Blue Liger- I re-read my post to see if it was unclear; I think you just missed my point. I was trying to say almost exactly what you are saying in your above quote. GW had a chance to make a "starter book" and utterly failed with the insert in IoB. The starter book does not, in any way, help new players learn the rules. It should, but it doesn't. There is no rules discussion in there whatsoever, and I feel that that is precisely what they should have done. As I mentioned, they should have used the starter book to slowly introduce beginners to the system; instead, all they've done is use the book to advertise the models newcomers can purchase once they've read the rules and, subsequently, learned that their original purchase (1) isn't a legal army, and (2) isn't a fair fight between the two armies.

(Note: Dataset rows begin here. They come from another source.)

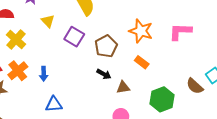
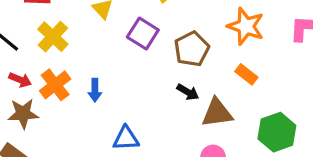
brown triangle: (123, 87) -> (217, 113), size x1.5
blue triangle: (54, 104) -> (126, 138), moved

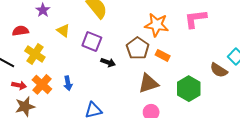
brown pentagon: (192, 49) -> (138, 48), moved
black arrow: (188, 92) -> (108, 62), moved

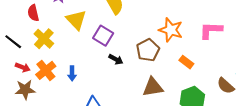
red semicircle: (20, 31) -> (33, 13), turned -105
yellow triangle: (63, 31) -> (76, 20), size x1.5
orange rectangle: (163, 55) -> (186, 62), moved

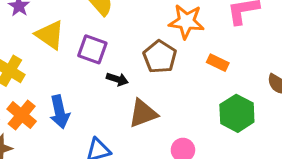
blue arrow: (72, 73) -> (60, 112), size x1.5
brown triangle: (153, 87) -> (143, 113), moved

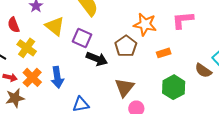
orange rectangle: (218, 63) -> (164, 53), turned -48
black arrow: (117, 79) -> (97, 59), size x1.5
brown triangle: (143, 113) -> (124, 87), moved, turned -35

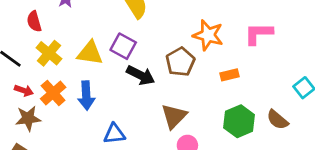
yellow triangle: (55, 26) -> (90, 53), moved, turned -35
brown semicircle: (203, 71) -> (278, 120), moved

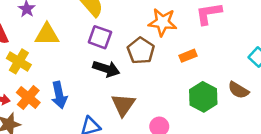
purple square: (123, 46) -> (100, 37), moved
yellow triangle: (90, 53) -> (47, 34), moved
brown triangle: (174, 116) -> (123, 105), moved

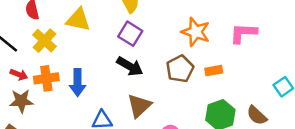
brown pentagon: (141, 51) -> (180, 69), moved
orange cross: (28, 97) -> (46, 78), turned 30

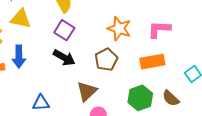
orange rectangle: (214, 71) -> (152, 62), moved, size x1.6
blue arrow: (78, 82) -> (19, 57), moved
brown triangle: (139, 106) -> (87, 91), moved

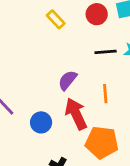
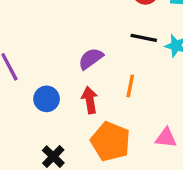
red arrow: (76, 114) -> (90, 100), size x0.7

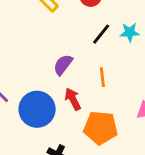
black line: (144, 38) -> (101, 34), turned -45
blue circle: (47, 99) -> (37, 109), size x1.6

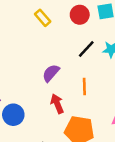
blue circle: (37, 109) -> (13, 115), moved, size x0.7

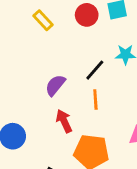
black line: (86, 49) -> (95, 70), moved

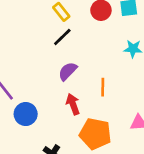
black line: (95, 70) -> (62, 37), moved

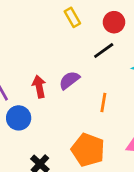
black line: (62, 37) -> (104, 50), moved
red arrow: (73, 104) -> (39, 87), moved

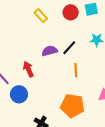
black line: (104, 50) -> (69, 48), moved
purple semicircle: (69, 80) -> (50, 51), moved, turned 35

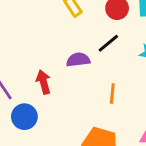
black line: (69, 48) -> (108, 43), moved

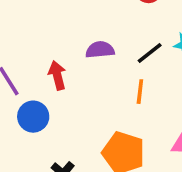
black line: (108, 43) -> (150, 53), moved

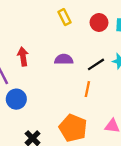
red arrow: (57, 75) -> (23, 57), moved

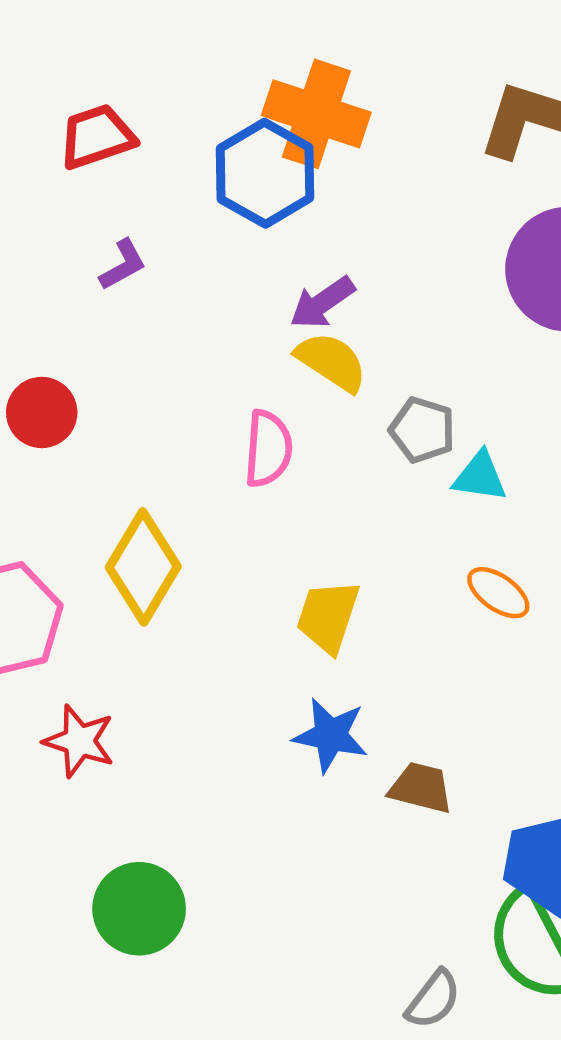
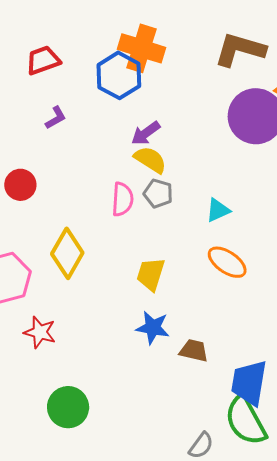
gray pentagon: (422, 430) -> (158, 194), moved
cyan triangle: (480, 477) -> (218, 210), turned -32
orange ellipse: (498, 593) -> (227, 262), size x1.4

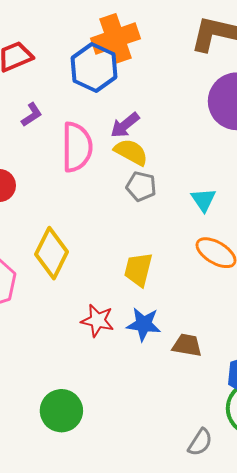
orange cross: (142, 48) -> (116, 38), turned -33
pink semicircle: (122, 199) -> (77, 147), moved, size x1.4
cyan triangle: (218, 210) -> (203, 200), turned -36
red star: (40, 332) -> (97, 320), moved

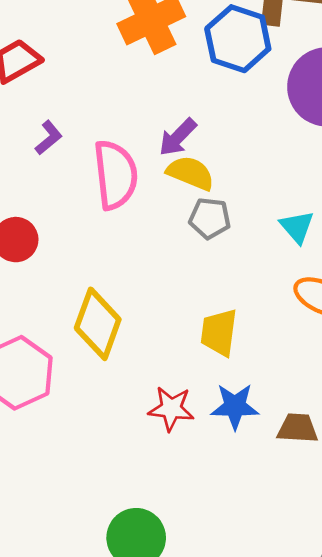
blue hexagon: (94, 68) -> (238, 39), moved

I agree that outlining the steps of the various phases would have been a fantastic idea to include in an insert; it's a shame that the 20 or so pages in the starter book is wasted, not to mention how difficult it will make learning the game to a newbie.

Cheers.


----------



## Blue Liger

Ahh yeah I see now, damn English language, I see what you were saying now, yeah totally agree I look at every starter kit and you can easily tell which army they want to advertise, I mean the 40k one wasn't as big of a gap but seeing the points difference in this one I think sucks, they should of put maybe a big warmachine unit in or maybe more rat ogres or something, there is almost no possible way playing skaven will win you the game!


----------



## maomolin

just don't run the griffon-prince, lol. Dropping it and suddenly things are a lot different.


----------